• _WHAT TO PRODUCE_
The answer should contain every record below, output exactly.

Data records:
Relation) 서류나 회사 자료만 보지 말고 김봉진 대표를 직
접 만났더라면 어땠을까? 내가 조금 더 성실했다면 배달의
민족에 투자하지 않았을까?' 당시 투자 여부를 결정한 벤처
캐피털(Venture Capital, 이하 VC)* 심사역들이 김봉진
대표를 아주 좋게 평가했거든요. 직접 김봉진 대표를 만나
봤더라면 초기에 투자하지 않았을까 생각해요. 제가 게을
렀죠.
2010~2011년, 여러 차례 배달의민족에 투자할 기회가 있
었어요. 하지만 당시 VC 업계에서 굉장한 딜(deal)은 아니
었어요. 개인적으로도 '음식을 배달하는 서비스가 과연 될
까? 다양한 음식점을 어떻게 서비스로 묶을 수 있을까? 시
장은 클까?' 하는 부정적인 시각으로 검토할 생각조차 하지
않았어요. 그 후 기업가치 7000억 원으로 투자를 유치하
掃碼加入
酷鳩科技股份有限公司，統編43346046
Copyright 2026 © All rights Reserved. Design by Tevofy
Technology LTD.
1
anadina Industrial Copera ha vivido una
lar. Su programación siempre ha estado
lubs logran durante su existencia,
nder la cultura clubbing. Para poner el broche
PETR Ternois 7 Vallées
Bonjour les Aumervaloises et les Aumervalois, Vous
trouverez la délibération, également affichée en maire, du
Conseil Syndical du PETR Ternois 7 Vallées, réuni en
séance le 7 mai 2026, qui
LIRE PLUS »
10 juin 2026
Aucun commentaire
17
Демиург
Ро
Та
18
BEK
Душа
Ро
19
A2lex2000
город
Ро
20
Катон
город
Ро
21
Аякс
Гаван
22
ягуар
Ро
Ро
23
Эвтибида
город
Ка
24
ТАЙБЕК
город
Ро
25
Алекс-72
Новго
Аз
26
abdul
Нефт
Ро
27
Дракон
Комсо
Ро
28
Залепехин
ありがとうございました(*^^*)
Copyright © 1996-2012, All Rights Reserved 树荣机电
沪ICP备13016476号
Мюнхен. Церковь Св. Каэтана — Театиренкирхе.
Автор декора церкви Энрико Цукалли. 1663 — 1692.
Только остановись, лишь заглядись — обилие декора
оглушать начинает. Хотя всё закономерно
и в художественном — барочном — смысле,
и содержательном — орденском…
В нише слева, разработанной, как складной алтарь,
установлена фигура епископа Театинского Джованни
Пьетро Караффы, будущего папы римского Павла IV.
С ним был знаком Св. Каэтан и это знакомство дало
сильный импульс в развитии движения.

• _RESPONSE AREA_
Relation) 서류나 회사 자료만 보지 말고 김봉진 대표를 직
접 만났더라면 어땠을까? 내가 조금 더 성실했다면 배달의
민족에 투자하지 않았을까?' 당시 투자 여부를 결정한 벤처
캐피털(Venture Capital, 이하 VC)* 심사역들이 김봉진
대표를 아주 좋게 평가했거든요. 직접 김봉진 대표를 만나
봤더라면 초기에 투자하지 않았을까 생각해요. 제가 게을
렀죠.
2010~2011년, 여러 차례 배달의민족에 투자할 기회가 있
었어요. 하지만 당시 VC 업계에서 굉장한 딜(deal)은 아니
었어요. 개인적으로도 '음식을 배달하는 서비스가 과연 될
까? 다양한 음식점을 어떻게 서비스로 묶을 수 있을까? 시
장은 클까?' 하는 부정적인 시각으로 검토할 생각조차 하지
않았어요. 그 후 기업가치 7000억 원으로 투자를 유치하
掃碼加入
酷鳩科技股份有限公司，統編43346046
Copyright 2026 © All rights Reserved. Design by Tevofy
Technology LTD.
1
anadina Industrial Copera ha vivido una
lar. Su programación siempre ha estado
lubs logran durante su existencia,
nder la cultura clubbing. Para poner el broche
PETR Ternois 7 Vallées
Bonjour les Aumervaloises et les Aumervalois, Vous
trouverez la délibération, également affichée en maire, du
Conseil Syndical du PETR Ternois 7 Vallées, réuni en
séance le 7 mai 2026, qui
LIRE PLUS »
10 juin 2026
Aucun commentaire
17
Демиург
Ро
Та
18
BEK
Душа
Ро
19
A2lex2000
город
Ро
20
Катон
город
Ро
21
Аякс
Гаван
22
ягуар
Ро
Ро
23
Эвтибида
город
Ка
24
ТАЙБЕК
город
Ро
25
Алекс-72
Новго
Аз
26
abdul
Нефт
Ро
27
Дракон
Комсо
Ро
28
Залепехин
ありがとうございました(*^^*)
Copyright © 1996-2012, All Rights Reserved 树荣机电
沪ICP备13016476号
Мюнхен. Церковь Св. Каэтана — Театиренкирхе.
Автор декора церкви Энрико Цукалли. 1663 — 1692.
Только остановись, лишь заглядись — обилие декора
оглушать начинает. Хотя всё закономерно
и в художественном — барочном — смысле,
и содержательном — орденском…
В нише слева, разработанной, как складной алтарь,
установлена фигура епископа Театинского Джованни
Пьетро Караффы, будущего папы римского Павла IV.
С ним был знаком Св. Каэтан и это знакомство дало
сильный импульс в развитии движения.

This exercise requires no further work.